Issue Number: 95
Every year, the Royal Academy’s Summer Exhibition becomes an annual open house of art, bringing together multifarious creative forces. The broadcaster Andrew Marr, who is speaking at the RA’s Annual Dinner this year, revels in what he calls the ‘jumbled’ nature of the event (see page 73). ‘In today’s art world, the show is hilariously subversive. Instead of the cool and limited… it offers a hot ruckus of contending objects. Riotously democratic, it subjects some of our finest artists to the test of joining the crowd.’
Others disagree: the outspoken sculptor Tony Cragg RA deplores what he sees as a disrespectful ‘mumbo-jumbo of paintings around sculpture’‚ which is why he has decided to take the sculpture gallery into his own hands this year (see page 56). He is filling it with young German sculptors, such as Katharina Fritsch, whose work has never before been exhibited at the RA.
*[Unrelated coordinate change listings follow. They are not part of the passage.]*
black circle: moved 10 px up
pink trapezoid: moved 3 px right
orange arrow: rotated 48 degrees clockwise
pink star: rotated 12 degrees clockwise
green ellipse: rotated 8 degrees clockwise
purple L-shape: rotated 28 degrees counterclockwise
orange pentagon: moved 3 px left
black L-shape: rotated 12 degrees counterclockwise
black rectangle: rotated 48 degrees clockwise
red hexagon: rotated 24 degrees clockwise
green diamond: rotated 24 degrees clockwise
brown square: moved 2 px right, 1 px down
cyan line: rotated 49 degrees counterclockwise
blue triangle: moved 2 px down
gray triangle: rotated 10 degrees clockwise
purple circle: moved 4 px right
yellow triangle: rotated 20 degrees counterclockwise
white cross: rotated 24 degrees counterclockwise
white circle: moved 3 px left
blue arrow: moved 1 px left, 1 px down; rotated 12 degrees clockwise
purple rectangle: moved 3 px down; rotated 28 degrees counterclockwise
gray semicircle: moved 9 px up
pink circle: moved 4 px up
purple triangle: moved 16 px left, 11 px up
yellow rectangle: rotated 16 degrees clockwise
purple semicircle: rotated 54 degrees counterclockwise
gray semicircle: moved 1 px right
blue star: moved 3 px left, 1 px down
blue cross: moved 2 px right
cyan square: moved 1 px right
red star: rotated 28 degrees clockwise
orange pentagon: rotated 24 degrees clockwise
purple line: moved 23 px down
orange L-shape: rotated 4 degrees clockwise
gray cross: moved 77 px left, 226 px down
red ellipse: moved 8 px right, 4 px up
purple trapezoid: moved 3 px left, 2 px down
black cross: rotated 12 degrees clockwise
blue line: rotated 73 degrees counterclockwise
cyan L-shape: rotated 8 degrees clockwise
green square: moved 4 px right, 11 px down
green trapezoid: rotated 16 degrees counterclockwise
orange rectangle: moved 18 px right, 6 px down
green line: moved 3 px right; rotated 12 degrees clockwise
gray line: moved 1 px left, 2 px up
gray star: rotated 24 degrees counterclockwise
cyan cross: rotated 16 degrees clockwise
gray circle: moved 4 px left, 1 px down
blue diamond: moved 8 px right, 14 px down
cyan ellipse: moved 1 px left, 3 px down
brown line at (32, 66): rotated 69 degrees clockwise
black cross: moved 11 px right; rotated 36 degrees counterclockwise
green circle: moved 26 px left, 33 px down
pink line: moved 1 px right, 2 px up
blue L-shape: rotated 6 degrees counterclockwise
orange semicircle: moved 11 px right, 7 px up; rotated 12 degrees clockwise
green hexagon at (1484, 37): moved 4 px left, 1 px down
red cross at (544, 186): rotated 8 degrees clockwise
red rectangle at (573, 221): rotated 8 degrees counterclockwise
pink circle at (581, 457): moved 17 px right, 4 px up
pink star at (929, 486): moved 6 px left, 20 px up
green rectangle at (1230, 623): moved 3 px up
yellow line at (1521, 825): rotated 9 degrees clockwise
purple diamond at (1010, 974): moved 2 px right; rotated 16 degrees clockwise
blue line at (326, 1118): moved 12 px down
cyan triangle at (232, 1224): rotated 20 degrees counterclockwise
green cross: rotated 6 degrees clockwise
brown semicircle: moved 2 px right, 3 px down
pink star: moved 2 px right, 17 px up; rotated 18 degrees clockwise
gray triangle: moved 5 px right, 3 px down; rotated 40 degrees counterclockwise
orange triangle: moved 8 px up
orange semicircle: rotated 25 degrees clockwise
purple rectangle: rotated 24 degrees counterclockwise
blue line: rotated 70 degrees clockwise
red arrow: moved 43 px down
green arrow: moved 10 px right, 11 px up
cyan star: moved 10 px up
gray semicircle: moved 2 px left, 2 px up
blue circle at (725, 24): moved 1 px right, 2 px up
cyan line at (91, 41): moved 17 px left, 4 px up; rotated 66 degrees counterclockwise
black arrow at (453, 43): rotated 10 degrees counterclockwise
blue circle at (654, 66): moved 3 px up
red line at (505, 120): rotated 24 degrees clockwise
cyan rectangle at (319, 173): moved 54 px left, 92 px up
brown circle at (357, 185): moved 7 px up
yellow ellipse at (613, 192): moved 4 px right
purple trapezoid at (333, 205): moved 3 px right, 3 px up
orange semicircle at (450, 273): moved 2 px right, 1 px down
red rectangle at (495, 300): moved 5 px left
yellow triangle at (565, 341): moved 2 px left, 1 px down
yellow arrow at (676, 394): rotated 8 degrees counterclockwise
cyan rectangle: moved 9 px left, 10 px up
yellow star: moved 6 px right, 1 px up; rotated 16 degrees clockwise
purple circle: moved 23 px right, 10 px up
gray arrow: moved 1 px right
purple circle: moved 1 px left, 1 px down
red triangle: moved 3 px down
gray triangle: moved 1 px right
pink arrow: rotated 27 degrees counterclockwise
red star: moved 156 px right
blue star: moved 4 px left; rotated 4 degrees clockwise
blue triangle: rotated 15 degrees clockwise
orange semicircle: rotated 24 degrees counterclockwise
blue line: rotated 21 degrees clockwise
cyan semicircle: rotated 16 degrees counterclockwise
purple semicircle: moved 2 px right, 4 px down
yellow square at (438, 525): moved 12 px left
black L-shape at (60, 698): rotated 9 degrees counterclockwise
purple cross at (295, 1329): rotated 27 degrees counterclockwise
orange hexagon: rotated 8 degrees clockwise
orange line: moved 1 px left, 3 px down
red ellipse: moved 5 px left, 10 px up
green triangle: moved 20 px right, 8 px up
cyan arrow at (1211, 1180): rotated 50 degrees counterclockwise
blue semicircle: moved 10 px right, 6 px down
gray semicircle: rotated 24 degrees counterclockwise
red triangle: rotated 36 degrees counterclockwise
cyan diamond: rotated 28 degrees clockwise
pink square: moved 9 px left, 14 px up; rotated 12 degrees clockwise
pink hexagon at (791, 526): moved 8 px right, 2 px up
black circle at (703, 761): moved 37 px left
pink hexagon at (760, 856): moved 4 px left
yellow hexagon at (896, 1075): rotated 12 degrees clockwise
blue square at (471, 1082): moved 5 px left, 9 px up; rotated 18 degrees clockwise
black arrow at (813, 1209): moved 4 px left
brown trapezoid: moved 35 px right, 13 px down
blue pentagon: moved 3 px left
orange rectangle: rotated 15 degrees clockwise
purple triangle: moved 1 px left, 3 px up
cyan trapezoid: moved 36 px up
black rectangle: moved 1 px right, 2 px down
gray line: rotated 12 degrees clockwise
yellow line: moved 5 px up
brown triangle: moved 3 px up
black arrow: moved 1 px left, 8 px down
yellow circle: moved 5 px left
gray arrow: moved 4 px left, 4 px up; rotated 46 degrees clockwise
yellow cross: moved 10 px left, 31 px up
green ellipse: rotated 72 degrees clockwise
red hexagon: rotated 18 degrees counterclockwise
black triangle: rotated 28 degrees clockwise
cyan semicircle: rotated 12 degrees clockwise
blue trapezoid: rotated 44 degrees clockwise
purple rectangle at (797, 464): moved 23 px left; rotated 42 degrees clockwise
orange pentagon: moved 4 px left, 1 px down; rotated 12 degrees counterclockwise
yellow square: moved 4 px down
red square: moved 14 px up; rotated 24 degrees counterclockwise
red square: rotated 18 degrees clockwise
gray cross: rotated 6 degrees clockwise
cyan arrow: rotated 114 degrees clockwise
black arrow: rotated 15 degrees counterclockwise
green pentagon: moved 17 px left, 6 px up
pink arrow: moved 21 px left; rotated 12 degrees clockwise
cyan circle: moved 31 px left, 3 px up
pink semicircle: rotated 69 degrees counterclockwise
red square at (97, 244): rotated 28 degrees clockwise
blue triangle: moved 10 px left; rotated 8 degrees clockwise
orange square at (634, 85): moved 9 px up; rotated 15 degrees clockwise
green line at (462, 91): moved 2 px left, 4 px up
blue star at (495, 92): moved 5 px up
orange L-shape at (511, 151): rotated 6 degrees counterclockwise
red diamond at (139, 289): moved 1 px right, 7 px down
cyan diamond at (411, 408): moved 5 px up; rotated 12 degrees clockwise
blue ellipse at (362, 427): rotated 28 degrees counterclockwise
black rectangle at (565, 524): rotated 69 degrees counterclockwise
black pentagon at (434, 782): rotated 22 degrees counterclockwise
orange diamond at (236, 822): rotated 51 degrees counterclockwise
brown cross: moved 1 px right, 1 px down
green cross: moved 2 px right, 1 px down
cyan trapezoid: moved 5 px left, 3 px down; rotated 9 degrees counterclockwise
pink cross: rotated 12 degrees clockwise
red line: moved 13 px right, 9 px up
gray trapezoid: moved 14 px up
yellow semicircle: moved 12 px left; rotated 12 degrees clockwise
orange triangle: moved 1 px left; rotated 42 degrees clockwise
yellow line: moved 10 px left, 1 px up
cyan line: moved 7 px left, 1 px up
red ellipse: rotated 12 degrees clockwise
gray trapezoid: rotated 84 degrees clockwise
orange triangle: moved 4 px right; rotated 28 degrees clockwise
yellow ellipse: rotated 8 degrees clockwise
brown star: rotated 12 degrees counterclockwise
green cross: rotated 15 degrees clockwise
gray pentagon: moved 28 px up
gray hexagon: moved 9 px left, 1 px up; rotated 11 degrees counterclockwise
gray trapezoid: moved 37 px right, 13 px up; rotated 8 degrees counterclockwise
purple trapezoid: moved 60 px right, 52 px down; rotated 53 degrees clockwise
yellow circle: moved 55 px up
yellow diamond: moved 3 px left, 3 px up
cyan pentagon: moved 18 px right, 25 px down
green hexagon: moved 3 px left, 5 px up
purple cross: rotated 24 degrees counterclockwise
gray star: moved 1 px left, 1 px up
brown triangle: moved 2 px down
Meanwhile, David Hockney RA enters the fray with glee, using the Summer Exhibition as a springboard to create ambitious new work (see page 48). This year he has painted the world’s biggest open-air landscape painting, designed to fill the end wall of the largest and grandest gallery in the Royal Academy. ‘I found a way to do an eye-catching landscape for the Summer Exhibition,’ he jokes. ‘It was quite a challenge.’
Another attention-getter is the Chapman Brothers’ installation of giant steel dinosaurs in the Royal Academy courtyard. Their presence here, alongside the work of newly elected RAs Michael Craig-Martin and Tracey Emin, who is representing Britain at this year’s Venice Biennale (see pages 40 and 52), seems to indicate a more active engagement with the wider currents of contemporary art.
Does this mean that, like a big tanker, the RA is slowly changing direction? Craig-Martin, who designed the cover of this magazine to reflect this year’s Summer Exhibition theme of ‘Light’, believes so (see page 99). He sees what he once considered the ‘ultraconservatism’ of the RA as shifting toward a more contemporary minded, internationally attuned membership. ‘It’s now unrecognisable from what it was before,’ he says.
Might this change he detects in the RA also be seen as a return to its roots? After all, early members – including Reynolds, Gainsborough and Turner – strove to make the Academy a venue for showing contemporary art and a forum for debate about the ‘Arts of Design’.
I was reminded of their spirit recently, when I entered Norman Ackroyd RA’s atmospheric printing studio. Not much in etching has changed since the eighteenth century, except for the three men I found hunched over their etching plates: the President of the RA Nicholas Grimshaw, his fellow architect Chris Wilkinson RA and painter Ian McKeever RA were all struggling with the laborious technique of making etchings, while Ackroyd hovered over them like a patient schoolmaster (see page 58). The experience epitomised what the Academy is all about: vigorous voices arguing and opining, worrying and wondering about art as though their lives depended on it.
Yes, it makes noise and it’s messy. But isn’t that the point?